**WORK REQUIRED**
Leaving the pictures out, print the lines from the first line of the listing through the line containing "Födelsedagsblommor", exactly as they read, and no others.
------------------------------------
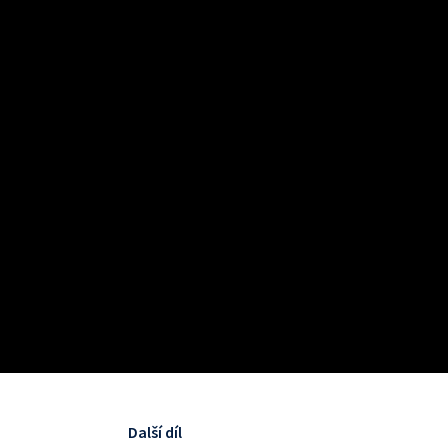
Další díl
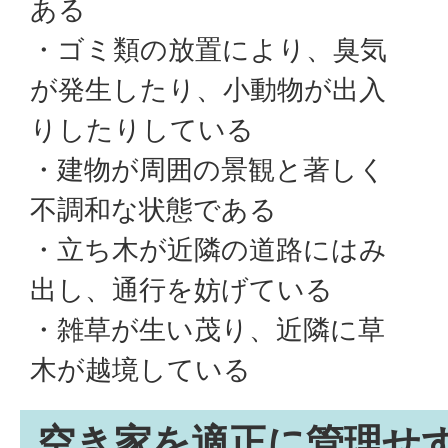
ある
・ゴミ類の放置により、臭気
が発生したり、小動物が出入
りしたりしている
・建物が周囲の景観と著しく
不調和な状態である
・立ち木が近隣の道路にはみ
出し、通行を妨げている
・雑草が生い茂り、近隣に草
木が越境している
空き家を適正に管理せ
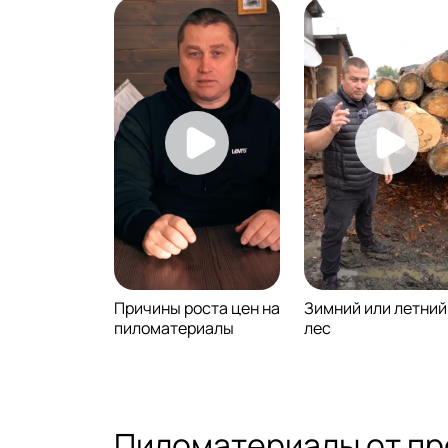
Причины роста цен на
Зимний или летний
пиломатериалы
лес
Пиломатериалы от пр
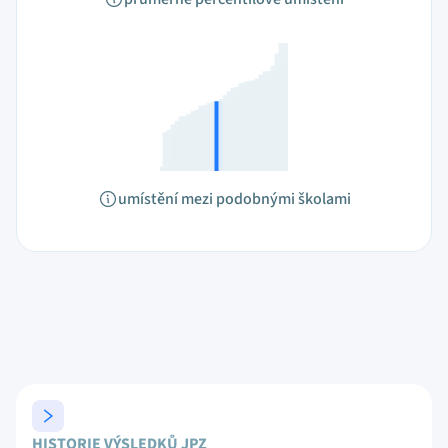
umístění mezi podobnými školami
HISTORIE VÝSLEDKŮ JPZ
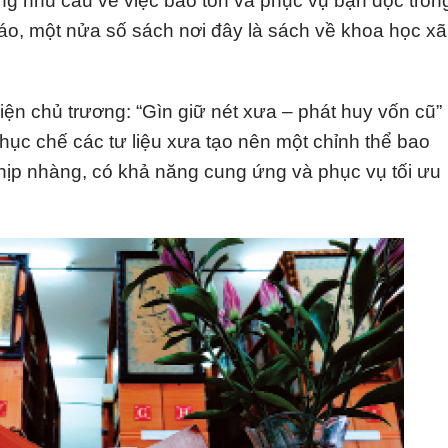
ng nhu cầu về việc bảo tồn và phục vụ bạn đọc tron
áo, một nửa số sách nơi đây là sách về khoa học xã
ện chủ trương: “Gìn giữ nét xưa – phát huy vốn cũ”
hục chế các tư liệu xưa tạo nên một chỉnh thể bao
ịp nhàng, có khả năng cung ứng và phục vụ tối ưu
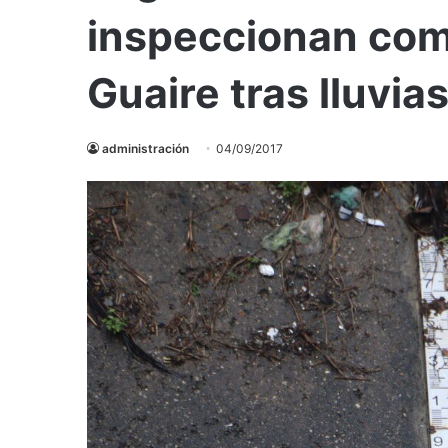
inspeccionan com
Guaire tras lluvia
administración
04/09/2017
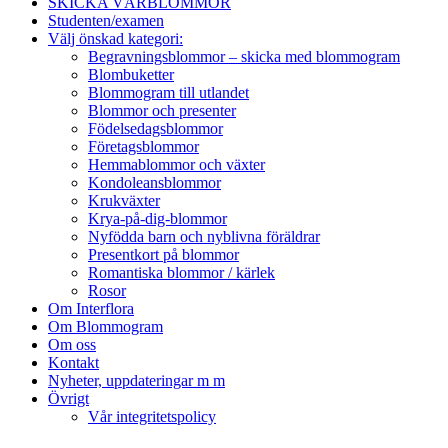
SKICKA VÅRBLOMMOR
Studenten/examen
Välj önskad kategori:
Begravningsblommor – skicka med blommogram
Blombuketter
Blommogram till utlandet
Blommor och presenter
Födelsedagsblommor
Företagsblommor
Hemmablommor och växter
Kondoleansblommor
Krukväxter
Krya-på-dig-blommor
Nyfödda barn och nyblivna föräldrar
Presentkort på blommor
Romantiska blommor / kärlek
Rosor
Om Interflora
Om Blommogram
Om oss
Kontakt
Nyheter, uppdateringar m m
Övrigt
Vår integritetspolicy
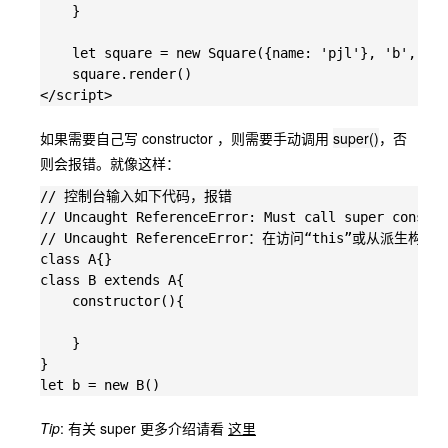
    }

    let square = new Square({name: 'pjl'}, 'b', 'c'
    square.render()

如果需要自己写 constructor ，则需要手动调用
super()
，否
则会报错。就像这样：
// 控制台输入如下代码，报错

// Uncaught ReferenceError: Must call super constru
// Uncaught ReferenceError：在访问“this”或
class A{}

class B extends A{

    constructor(){

    }

}

Tip
: 有关 super 更多介绍请看
这里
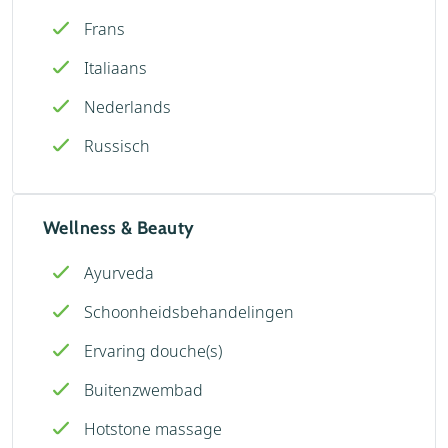
Frans
Italiaans
Nederlands
Russisch
Wellness & Beauty
Ayurveda
Schoonheidsbehandelingen
Ervaring douche(s)
Buitenzwembad
Hotstone massage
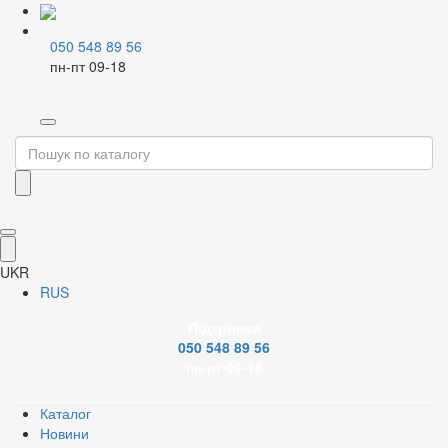
050 548 89 56
пн-пт 09-18
Home
Змішувачі і аксесуари
Змішувачі для умивальника
Настінні змішувачі - умивальник
UKR
Відкрити зображення
RUS
Підтримка
Відкрити зображення
050 548 89 56
пн-пт 09-18
Відкрити зображення
Каталог
Новини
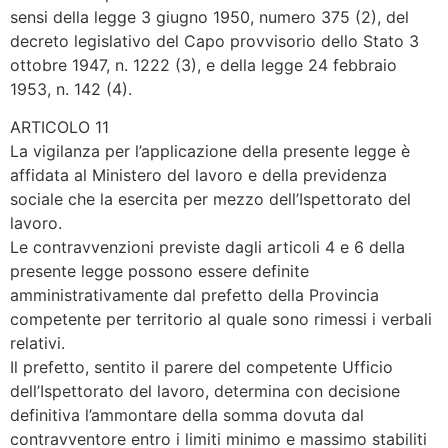
sensi della legge 3 giugno 1950, numero 375 (2), del
decreto legislativo del Capo provvisorio dello Stato 3
ottobre 1947, n. 1222 (3), e della legge 24 febbraio
1953, n. 142 (4).
ARTICOLO 11
La vigilanza per l’applicazione della presente legge è
affidata al Ministero del lavoro e della previdenza
sociale che la esercita per mezzo dell’Ispettorato del
lavoro.
Le contravvenzioni previste dagli articoli 4 e 6 della
presente legge possono essere definite
amministrativamente dal prefetto della Provincia
competente per territorio al quale sono rimessi i verbali
relativi.
Il prefetto, sentito il parere del competente Ufficio
dell’Ispettorato del lavoro, determina con decisione
definitiva l’ammontare della somma dovuta dal
contravventore entro i limiti minimo e massimo stabiliti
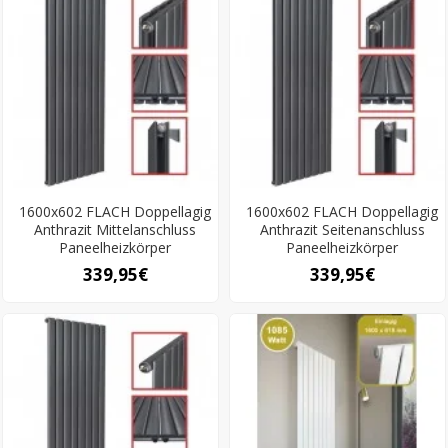
1600x602 FLACH Doppellagig
1600x602 FLACH Doppellagig
Anthrazit Mittelanschluss
Anthrazit Seitenanschluss
Paneelheizkörper
Paneelheizkörper
339,95€
339,95€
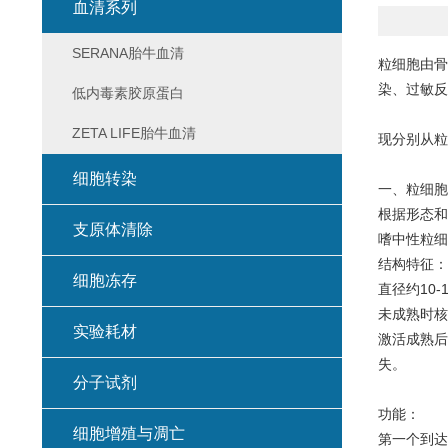
血清系列
SERANA胎牛血清
粒细胞由骨
染、过敏反
低内毒素胶原蛋白
ZETA LIFE胎牛血清
现分别从粒
细胞转染
一、粒细胞
根据形态和
支原体清除
嗜中性粒细
结构特征：
细胞冻存
直径约10-1
未成熟时核
实验耗材
激活成熟后
失。
分子试剂
功能：
细胞增殖与凋亡
第一个到达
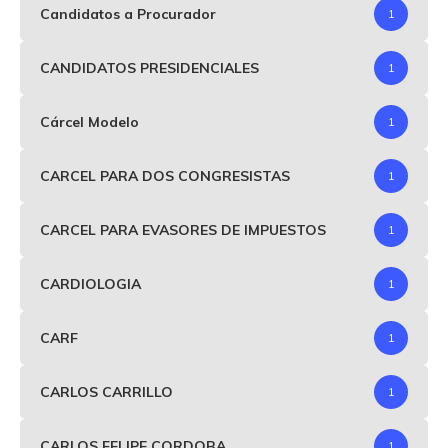
Candidatos a Procurador
1
CANDIDATOS PRESIDENCIALES
1
Cárcel Modelo
1
CARCEL PARA DOS CONGRESISTAS
1
CARCEL PARA EVASORES DE IMPUESTOS
1
CARDIOLOGIA
1
CARF
1
CARLOS CARRILLO
1
CARLOS FELIPE CORDOBA
1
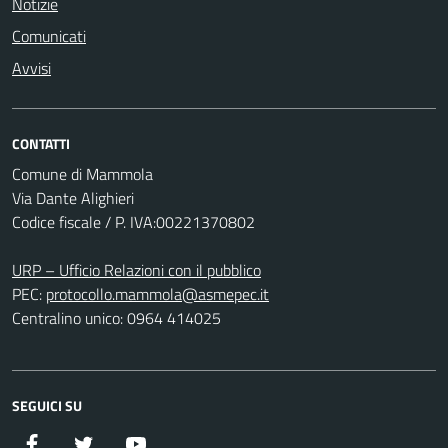
Notizie
Comunicati
Avvisi
CONTATTI
Comune di Mammola
Via Dante Alighieri
Codice fiscale / P. IVA:00221370802
URP – Ufficio Relazioni con il pubblico
PEC:
protocollo.mammola@asmepec.it
Centralino unico: 0964 414025
SEGUICI SU
Facebook
Twitter
YouTube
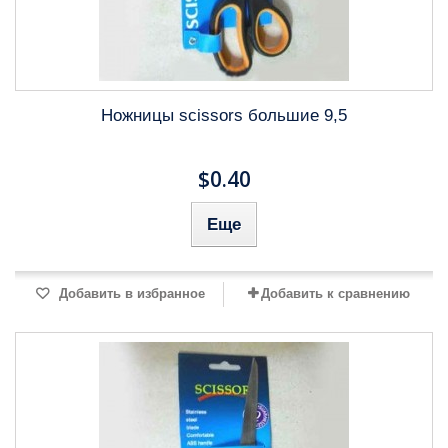
Ножницы scissors большие 9,5
$0.40
Еще
Добавить в избранное
Добавить к сравнению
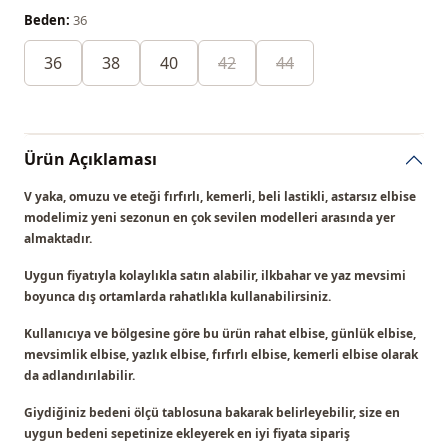
Beden:
36
36
38
40
42
44
Ürün Açıklaması
V yaka, omuzu ve eteği fırfırlı, kemerli, beli lastikli, astarsız elbise
modelimiz
yeni sezonun en çok sevilen modelleri
arasında yer
almaktadır.
Uygun fiyatıyla kolaylıkla satın alabilir, ilkbahar ve yaz mevsimi
boyunca dış ortamlarda rahatlıkla kullanabilirsiniz.
Kullanıcıya ve bölgesine göre bu ürün
rahat elbise, günlük elbise,
mevsimlik elbise, yazlık elbise, fırfırlı elbise, kemerli elbise
olarak
da adlandırılabilir.
Giydiğiniz bedeni ölçü tablosuna bakarak belirleyebilir, size en
uygun bedeni sepetinize ekleyerek en iyi fiyata sipariş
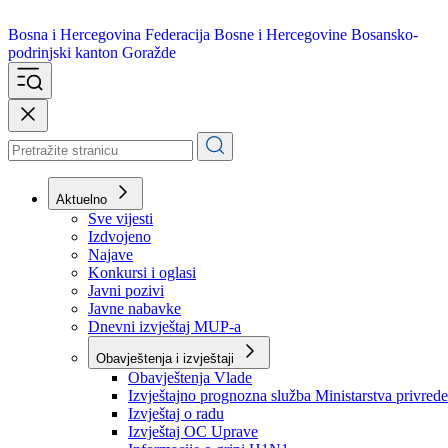
Bosna i Hercegovina
Federacija Bosne i Hercegovine
Bosansko-
podrinjski kanton Goražde
Aktuelno
Sve vijesti
Izdvojeno
Najave
Konkursi i oglasi
Javni pozivi
Javne nabavke
Dnevni izvještaj MUP-a
Obavještenja i izvještaji
Obavještenja Vlade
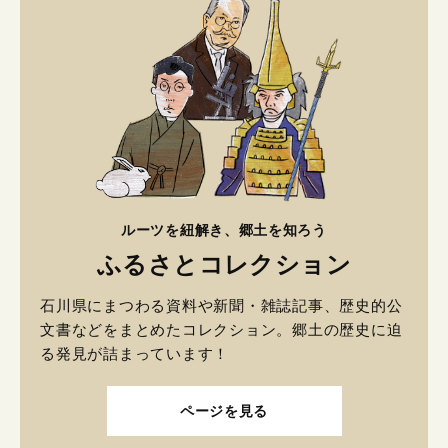
ルーツを紐解き、郷土を知ろう
ふるさとコレクション
石川県にまつわる資料や新聞・雑誌記事、歴史的公
文書などをまとめたコレクション。郷土の歴史に迫
る発見が詰まっています！
ページを見る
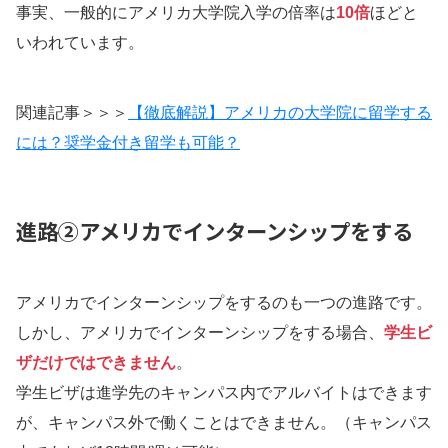
事実、一般的にアメリカ大学院入学の倍率は
10倍
ほどと
いわれています。
関連記事＞＞＞
【徹底解説】アメリカの大学院に留学する
には？奨学金付き留学も可能？
進路②アメリカでインターンシップをする
アメリカでインターンシップをするのも一つの進路です。
しかし、アメリカでインターンシップをする場合、
学生ビ
ザだけではできません
。
学生ビザは進学先のキャンパス内でアルバイトはできます
が、キャンパス外で働くことはできません。（キャンパス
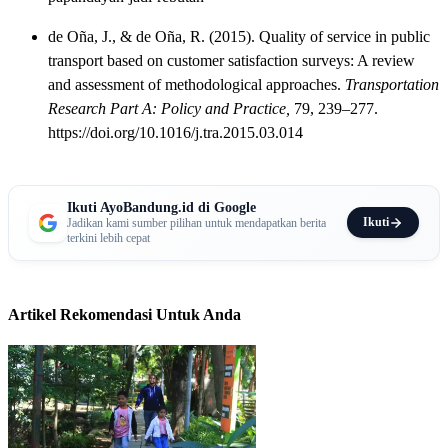
de Oña, J., & de Oña, R. (2015). Quality of service in public
transport based on customer satisfaction surveys: A review
and assessment of methodological approaches.
Transportation
Research Part A: Policy and Practice,
79, 239–277.
https://doi.org/10.1016/j.tra.2015.03.014
Ikuti AyoBandung.id di Google
Ikuti
Jadikan kami sumber pilihan untuk mendapatkan berita
terkini lebih cepat
Artikel Rekomendasi Untuk Anda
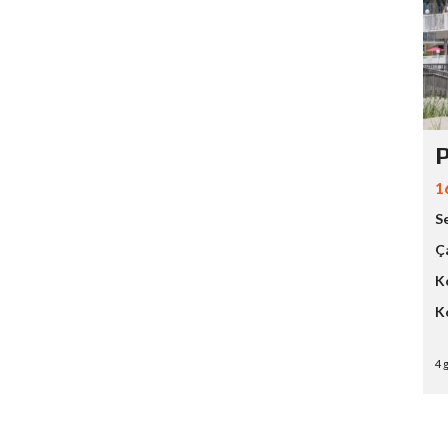
P
1
S
Ç
K
K
4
------------------------------------
**PROBLEM SOLUTION**
Další díl
ある
・ゴミ類の放置により、臭気
が発生したり、小動物が出入
りしたりしている
・建物が周囲の景観と著しく
不調和な状態である
・立ち木が近隣の道路にはみ
出し、通行を妨げている
・雑草が生い茂り、近隣に草
木が越境している
空き家を適正に管理せ
Причины роста цен на
Зимний или летний
пиломатериалы
лес
Пиломатериалы от пр
umístění mezi podobnými školami
HISTORIE VÝSLEDKŮ JPZ
ng nhu cầu về việc bảo tồn và phục vụ bạn đọc tron
áo, một nửa số sách nơi đây là sách về khoa học xã
ện chủ trương: “Gìn giữ nét xưa – phát huy vốn cũ”
hục chế các tư liệu xưa tạo nên một chỉnh thể bao
ịp nhàng, có khả năng cung ứng và phục vụ tối ưu
inspeccionan com
Guaire tras lluvia
administración
04/09/2017
SKICKA VÅRBLOMMOR
Studenten/examen
Välj önskad kategori:
Begravningsblommor – skicka med blommogram
Blombuketter
Blommogram till utlandet
Blommor och presenter
Födelsedagsblommor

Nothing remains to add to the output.